Finding the Mother Tree

Hermetic Library Fellow T Polyphilus reviews Finding the Mother Tree: Discovering the Wisdom of the Forest [Amazon, Bookshop, Publisher, Local Library] by Suzanne Simard.

Simard Finding the Mother Tree

This volume should stand as the magnum opus text of forest ecologist Suzanne Simard. It’s hard to estimate the relative proportions of narrative memoir and silvicultural science here, in part because one of Simard’s themes is to challenge mechanistic-exploitative science divorced from narratives recognizing the agency of trees and forests.

The book’s most obvious theme is cooperation as a paradigm for forest growth and health. Simard communicates this idea very effectively. Despite her decades of efforts to get this perspective to inform policy and industrial practices, she still struggles for it to have traction in forestry management. She has been more successful among academics and the general public. It’s clear that there are actual elements of competition in natural ecology, but the conceptual exclusion of cooperative mechanisms is a debilitating fault that Simard’s work has consistently sought to address. (She doesn’t much bother to explain, but it is hideously obvious, that this feature in her field is derived from industrial capitalism and entrenched in neoliberal outlooks that create analogous damage on many other levels as well.)

On the philosophical level–again, inextricable from the memoirist content–I was reminded of Haraway’s Staying with the Trouble, although the emphasis here on unrecognized complexity and interdependence strikes me as more sophisticated than Haraway’s slogan of “Make kin, not babies.” Simard’s trees seem to understand that they need to make kin (in Haraway’s sense) in order for their babies to thrive, and to make babies in order to perpetuate their constructive relationships with their kin.
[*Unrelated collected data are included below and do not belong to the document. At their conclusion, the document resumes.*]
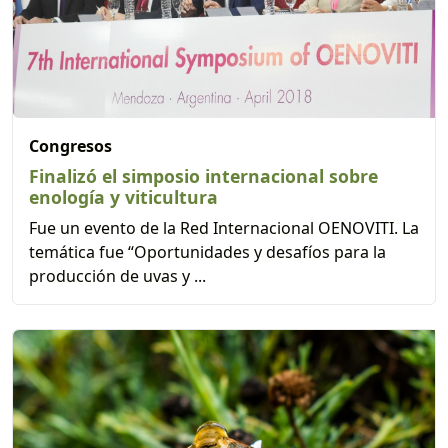
Congresos
Finalizó el simposio internacional sobre
enología y viticultura
Fue un evento de la Red Internacional OENOVITI. La
temática fue “Oportunidades y desafíos para la
producción de uvas y ...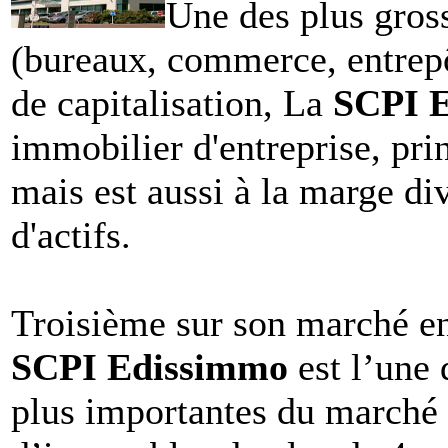
Une des plus gross
(bureaux, commerce, entrepô
de capitalisation, La
SCPI E
immobilier d'entreprise, pr
mais est aussi à la marge div
d'actifs.
Troisième sur son marché en 
SCPI Edissimmo
est l’une 
plus importantes du marché 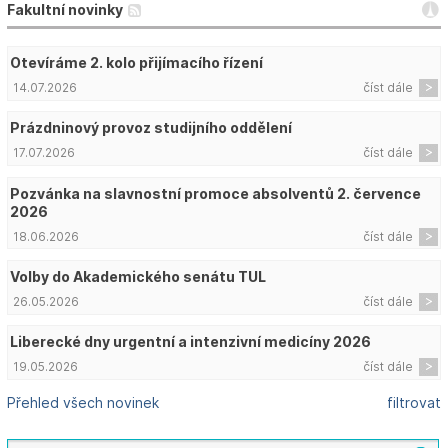
Fakultní novinky
Otevíráme 2. kolo přijímacího řízení
14.07.2026
číst dále
Prázdninový provoz studijního oddělení
17.07.2026
číst dále
Pozvánka na slavnostní promoce absolventů 2. července
2026
18.06.2026
číst dále
Volby do Akademického senátu TUL
26.05.2026
číst dále
Liberecké dny urgentní a intenzivní medicíny 2026
19.05.2026
číst dále
Přehled všech novinek
filtrovat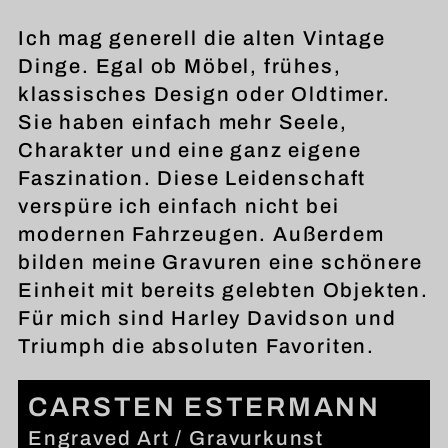
Ich mag generell die alten Vintage
Dinge. Egal ob Möbel, frühes,
klassisches Design oder Oldtimer.
Sie haben einfach mehr Seele,
Charakter und eine ganz eigene
Faszination. Diese Leidenschaft
verspüre ich einfach nicht bei
modernen Fahrzeugen. Außerdem
bilden meine Gravuren eine schönere
Einheit mit bereits gelebten Objekten.
Für mich sind Harley Davidson und
Triumph die absoluten Favoriten.
CARSTEN ESTERMANN
Engraved Art / Gravurkunst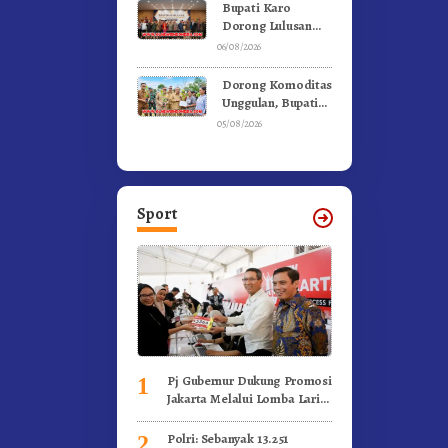
Ke Moderamen
Bupati Karo
GBKP
Dorong Lulusan
Universitas Quality
06/08/2026
Berastagi Jadi
Generasi Inovatif
Dorong Komoditas
dan Berintegritas
Unggulan, Bupati
Karo Serahkan 1,2
05/08/2026
Juta Benih Kopi
Arabika
Sport
Pj Gubernur Dukung Promosi
1
Jakarta Melalui Lomba Lari
Internasional
Polri: Sebanyak 13.251
2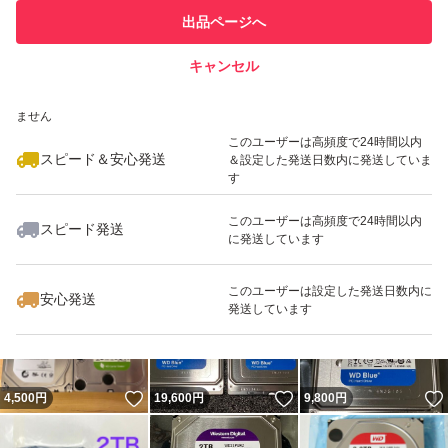
このユーザーは他フリマサービス
他フリマ実績◯+
出品ページへ
での取引実績があります
キャンセル
スピード&安心発送
いいね！
いいね！
6,400
※このバッジは実績に基づく表示であり、発送を保証しているものではあり
円
12,000
円
11,000
円
ません
このユーザーは高頻度で24時間以内
スピード＆安心発送
＆設定した発送日数内に発送していま
す
このユーザーは高頻度で24時間以内
スピード発送
に発送しています
いいね！
いいね！
3,900
円
9,800
円
14,700
円
このユーザーは設定した発送日数内に
安心発送
発送しています
いいね！
いいね！
4,500
円
19,600
円
9,800
円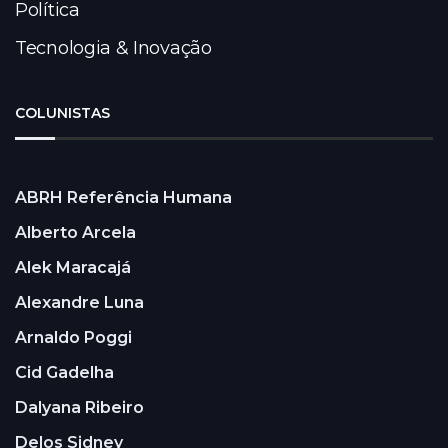
Política
Tecnologia & Inovação
COLUNISTAS
ABRH Referência Humana
Alberto Arcela
Alek Maracajá
Alexandre Luna
Arnaldo Poggi
Cid Gadelha
Dalyana Ribeiro
Delos Sidney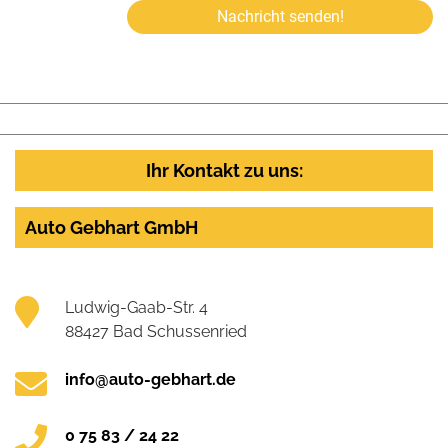
Nachricht senden!
Ihr Kontakt zu uns:
Auto Gebhart GmbH
Ludwig-Gaab-Str. 4
88427 Bad Schussenried
info@auto-gebhart.de
0 75 83 / 24 22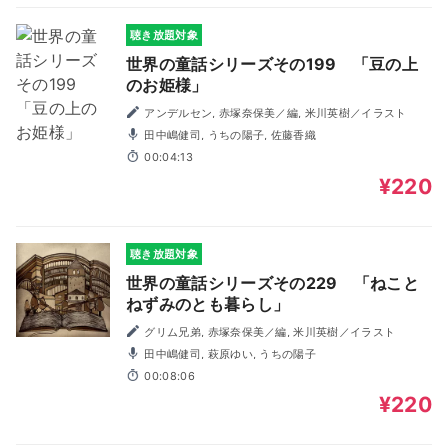
聴き放題対象
世界の童話シリーズその199 「豆の上
のお姫様」
アンデルセン, 赤塚奈保美／編, 米川英樹／イラスト
田中嶋健司, うちの陽子, 佐藤香織
00:04:13
¥220
聴き放題対象
世界の童話シリーズその229 「ねこと
ねずみのとも暮らし」
グリム兄弟, 赤塚奈保美／編, 米川英樹／イラスト
田中嶋健司, 萩原ゆい, うちの陽子
00:08:06
¥220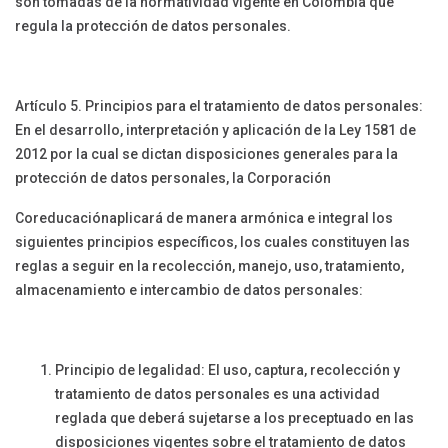
son tomadas de la normatividad vigente en Colombia que
regula la protección de datos personales.
Artículo 5. Principios para el tratamiento de datos personales:
En el desarrollo, interpretación y aplicación de la Ley 1581 de
2012 por la cual se dictan disposiciones generales para la
protección de datos personales, la Corporación
Coreducaciónaplicará de manera armónica e integral los
siguientes principios específicos, los cuales constituyen las
reglas a seguir en la recolección, manejo, uso, tratamiento,
almacenamiento e intercambio de datos personales:
Principio de legalidad: El uso, captura, recolección y
tratamiento de datos personales es una actividad
reglada que deberá sujetarse a los preceptuado en las
disposiciones vigentes sobre el tratamiento de datos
The key (but far from only) scientific takeaway of the common mycorrhizal network as the material stratum of a forest’s collective intelligence is pretty thrilling. In other venues, she has referred to this collaborative vegetable-fungal matrix as an “underworld.” It is easy for me to imagine cultural evolution of local humans to appreciate this reality without the benefit of the sort of alienating experimental science that Simard has needed to use in validating and justifying her hypotheses. She claims that First Nations lore tallies with her discoveries.

After reading the book, I watched one of Simard’s successful TED Talks on YouTube, where I saw her rehearse some of the powerful anecdotes included in this book. She’s an adequate public speaker, although she confides in writing that she finds it an unpleasant ordeal. What holds the attention is the awareness she has to impart, and for me, the book medium was more effective. Not only did it supply a fuller explanation of the scientific ideas, but it also put her personal stories into the context of a life arc of professional challenges, intimate relationships, personal survival, and family affections.